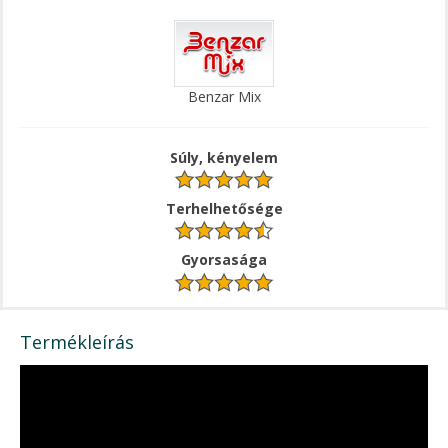
Benzar Mix
Súly, kényelem
Terhelhetősége
Gyorsasága
Termékleírás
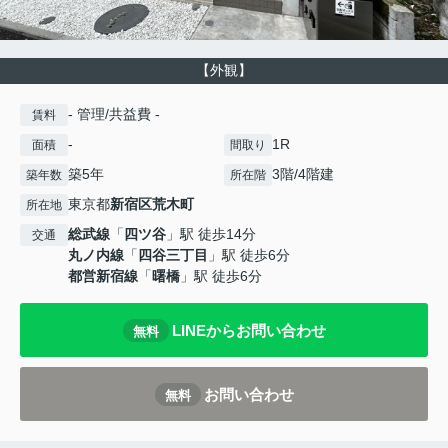
【外観】
- 管理/共益費 -
賃料
-
1R
面積
間取り
築5年
3階/4階建
築年数
所在階
東京都
新宿区
荒木町
所在地
総武線
「
四ツ谷
」駅 徒歩14分
交通
丸ノ内線
「
四谷三丁目
」駅 徒歩6分
都営新宿線
「
曙橋
」駅 徒歩6分
LINEからお問い合わせ
無料
お問い合わせ
無料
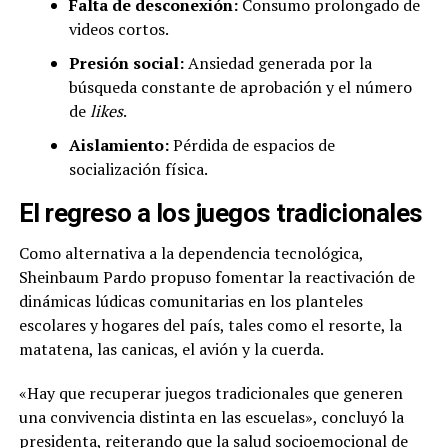
Falta de desconexión:
Consumo prolongado de
videos cortos.
Presión social:
Ansiedad generada por la
búsqueda constante de aprobación y el número
de
likes
.
Aislamiento:
Pérdida de espacios de
socialización física.
El regreso a los juegos tradicionales
Como alternativa a la dependencia tecnológica,
Sheinbaum Pardo propuso fomentar la reactivación de
dinámicas lúdicas comunitarias en los planteles
escolares y hogares del país, tales como el resorte, la
matatena, las canicas, el avión y la cuerda.
«Hay que recuperar juegos tradicionales que generen
una convivencia distinta en las escuelas», concluyó la
presidenta, reiterando que la salud socioemocional de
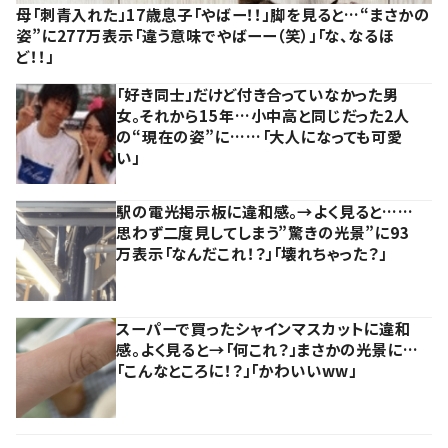
母「刺青入れた」17歳息子「やばー！！」脚を見ると…“まさかの
姿”に277万表示「違う意味でやばーー（笑）」「な、なるほ
ど！！」
「好き同士」だけど付き合っていなかった男
女。それから15年…小中高と同じだった2人
の“現在の姿”に……「大人になっても可愛
い」
駅の電光掲示板に違和感。→よく見ると……
思わず二度見してしまう”驚きの光景”に93
万表示「なんだこれ！？」「壊れちゃった？」
スーパーで買ったシャインマスカットに違和
感。よく見ると→「何これ？」まさかの光景に…
「こんなところに！？」「かわいいww」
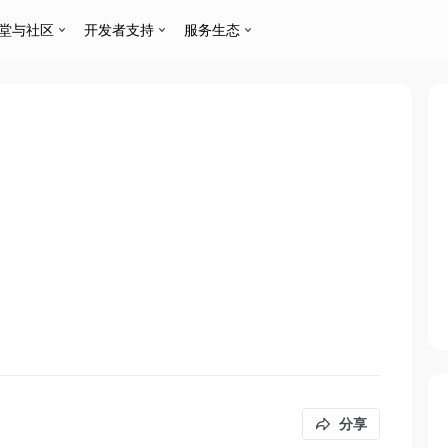
堂与社区
开发者支持
服务生态
分享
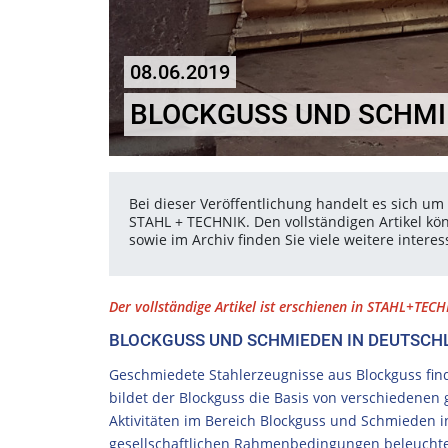
08.06.2019
BLOCKGUSS UND SCHMI
Bei dieser Veröffentlichung handelt es sich um 
STAHL + TECHNIK. Den vollständigen Artikel kö
sowie im Archiv finden Sie viele weitere inter
Der vollständige Artikel ist erschienen in STAHL+TECHN
BLOCKGUSS UND SCHMIEDEN IN DEUTSCH
Geschmiedete Stahlerzeugnisse aus Blockguss fin
bildet der Blockguss die Basis von verschiedenen 
Aktivitäten im Bereich Blockguss und Schmieden i
gesellschaftlichen Rahmenbedingungen beleuchtet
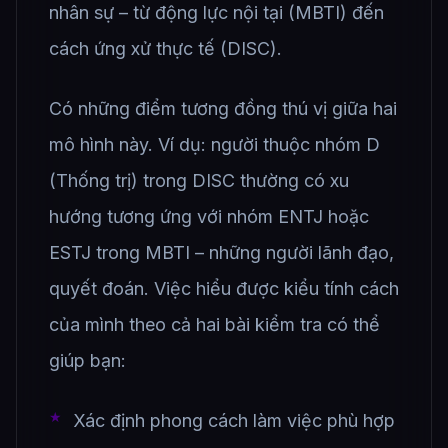
nhân sự – từ động lực nội tại (MBTI) đến
cách ứng xử thực tế (DISC).
Có những điểm tương đồng thú vị giữa hai
mô hình này. Ví dụ: người thuộc nhóm D
(Thống trị) trong DISC thường có xu
hướng tương ứng với nhóm ENTJ hoặc
ESTJ trong MBTI – những người lãnh đạo,
quyết đoán. Việc hiểu được kiểu tính cách
của mình theo cả hai bài kiểm tra có thể
giúp bạn:
Xác định phong cách làm việc phù hợp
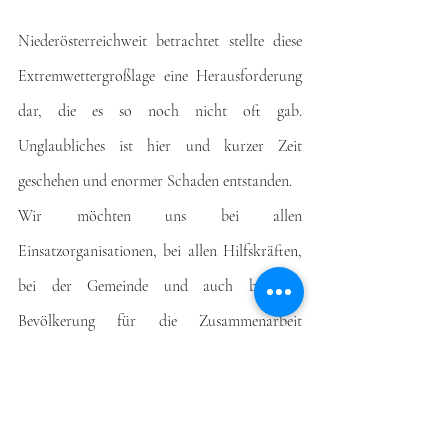
Niederösterreichweit betrachtet stellte diese 
Extremwettergroßlage eine Herausforderung 
dar, die es so noch nicht oft gab. 
Unglaubliches ist hier und kurzer Zeit 
geschehen und enormer Schaden entstanden.
Wir möchten uns bei allen 
Einsatzorganisationen, bei allen Hilfskräften, 
bei der Gemeinde und auch bei der 
Bevölkerung für die Zusammenarbeit 
bedanken. Trotz dieser enormen 
Ausnahmesituation funktionierten die 
Zusammenarbeit und der Zusammenhalt.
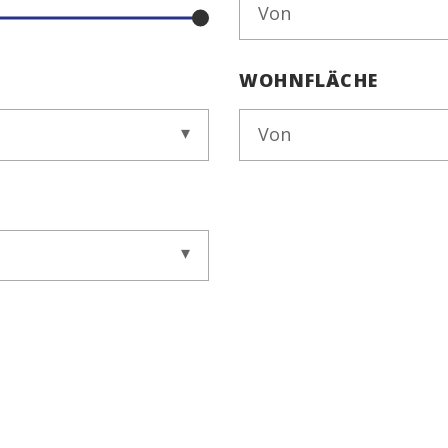
Von
WOHNFLÄCHE
Von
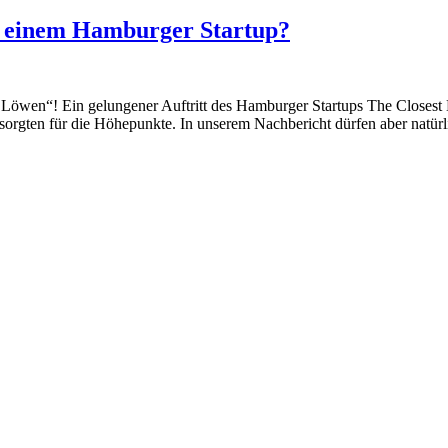
it einem Hamburger Startup?
r Löwen“! Ein gelungener Auftritt des Hamburger Startups The Closest 
 sorgten für die Höhepunkte. In unserem Nachbericht dürfen aber nat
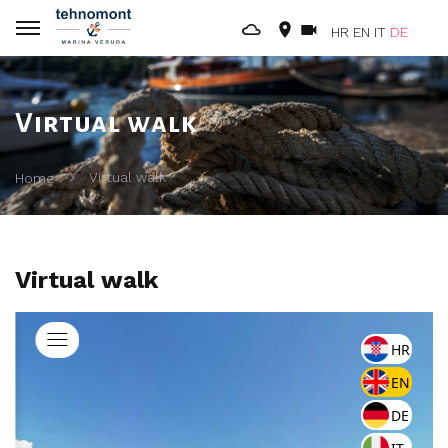
HR
EN
IT
DE
Virtual walk
Virtual walk
Home
Virtual walk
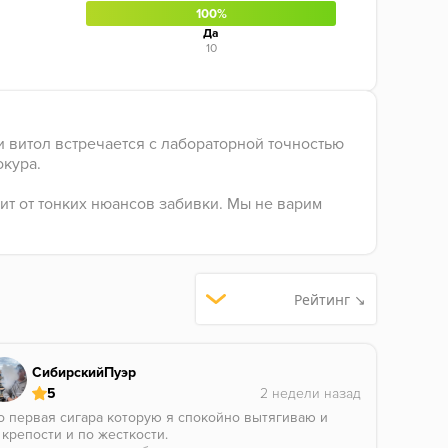
100%
Да
10
 витол встречается с лабораторной точностью
окура.
ит от тонких нюансов забивки. Мы не варим
Рейтинг ↘
СибирскийПуэр
5
о первая сигара которую я спокойно вытягиваю и
 крепости и по жесткости.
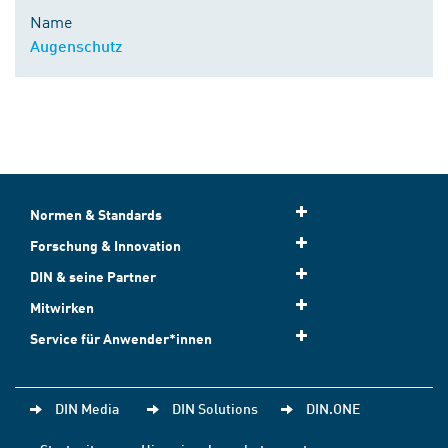
Name
Augenschutz
Normen & Standards
Forschung & Innovation
DIN & seine Partner
Mitwirken
Service für Anwender*innen
DIN Media
DIN Solutions
DIN.ONE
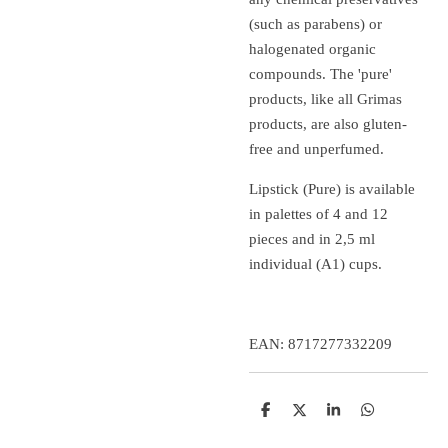
(such as parabens) or
halogenated organic
compounds.
The 'pure'
products, like all Grimas
products, are also gluten-
free and unperfumed.
Lipstick (Pure) is available
in palettes of 4 and 12
pieces and in 2,5 ml
individual (A1) cups.
EAN: 8717277332209
D
D
S
D
e
e
h
e
l
e
a
l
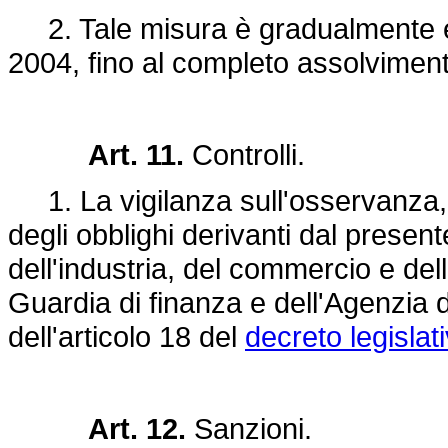
2. Tale misura è gradualmente el
2004, fino al completo assolviment
Art. 11.
Controlli.
1. La vigilanza sull'osservanza, da
degli obblighi derivanti dal present
dell'industria, del commercio e dell
Guardia di finanza e dell'Agenzia d
dell'articolo 18 del
decreto legislat
Art. 12.
Sanzioni.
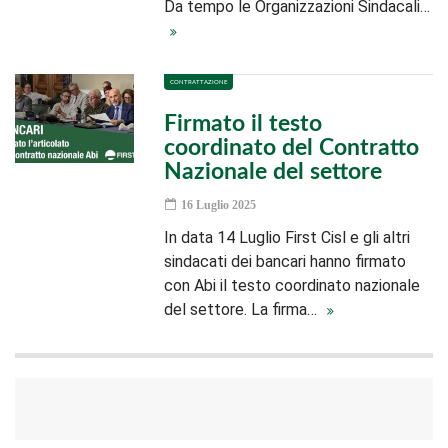
Da tempo le Organizzazioni Sindacali…
CONTRATTAZIONE
Firmato il testo
coordinato del Contratto
Nazionale del settore
16 Luglio 2025
In data 14 Luglio First Cisl e gli altri
sindacati dei bancari hanno firmato
con Abi il testo coordinato nazionale
del settore. La firma…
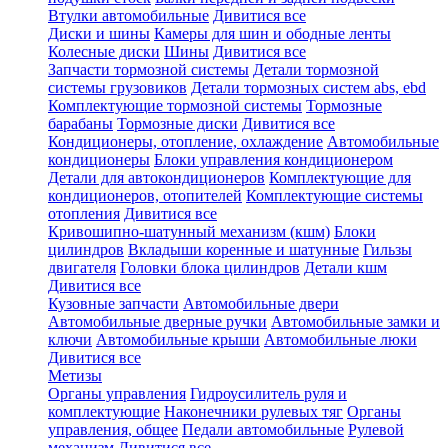
Втулки автомобильные
Дивитися все
Диски и шины
Камеры для шин и ободные ленты
Колесные диски
Шины
Дивитися все
Запчасти тормозной системы
Детали тормозной
системы грузовиков
Детали тормозных систем abs, ebd
Комплектующие тормозной системы
Тормозные
барабаны
Тормозные диски
Дивитися все
Кондиционеры, отопление, охлаждение
Автомобильные
кондиционеры
Блоки управления кондиционером
Детали для автокондиционеров
Комплектующие для
кондиционеров, отопителей
Комплектующие системы
отопления
Дивитися все
Кривошипно-шатунный механизм (кшм)
Блоки
цилиндров
Вкладыши коренные и шатунные
Гильзы
двигателя
Головки блока цилиндров
Детали кшм
Дивитися все
Кузовные запчасти
Автомобильные двери
Автомобильные дверные ручки
Автомобильные замки и
ключи
Автомобильные крыши
Автомобильные люки
Дивитися все
Метизы
Органы управления
Гидроусилитель руля и
комплектующие
Наконечники рулевых тяг
Органы
управления, общее
Педали автомобильные
Рулевой
механизм
Дивитися все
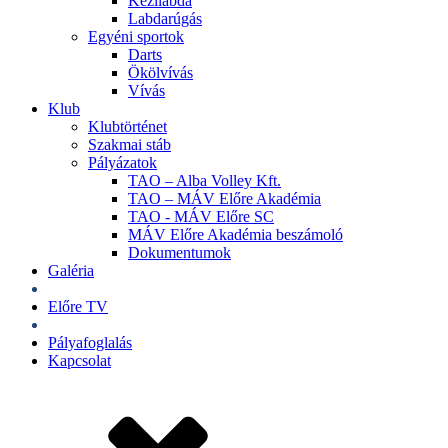
Kézilabda
Labdarúgás
Egyéni sportok
Darts
Ökölvívás
Vívás
Klub
Klubtörténet
Szakmai stáb
Pályázatok
TAO – Alba Volley Kft.
TAO – MÁV Előre Akadémia
TAO - MÁV Előre SC
MÁV Előre Akadémia beszámoló
Dokumentumok
Galéria
Jegyek
Előre TV
Shop
Pályafoglalás
Kapcsolat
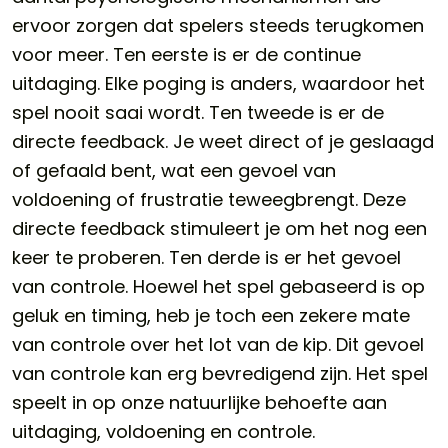
ervoor zorgen dat spelers steeds terugkomen
voor meer. Ten eerste is er de continue
uitdaging. Elke poging is anders, waardoor het
spel nooit saai wordt. Ten tweede is er de
directe feedback. Je weet direct of je geslaagd
of gefaald bent, wat een gevoel van
voldoening of frustratie teweegbrengt. Deze
directe feedback stimuleert je om het nog een
keer te proberen. Ten derde is er het gevoel
van controle. Hoewel het spel gebaseerd is op
geluk en timing, heb je toch een zekere mate
van controle over het lot van de kip. Dit gevoel
van controle kan erg bevredigend zijn. Het spel
speelt in op onze natuurlijke behoefte aan
uitdaging, voldoening en controle.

__Task item__:
In the listing above, find the line containing "directe feedback stimuleert je om het nog een" and the line containing "van controle over", then retype both and every line between them exactly, with nothing else.

__Finished exercise__:
directe feedback stimuleert je om het nog een
keer te proberen. Ten derde is er het gevoel
van controle. Hoewel het spel gebaseerd is op
geluk en timing, heb je toch een zekere mate
van controle over het lot van de kip. Dit gevoel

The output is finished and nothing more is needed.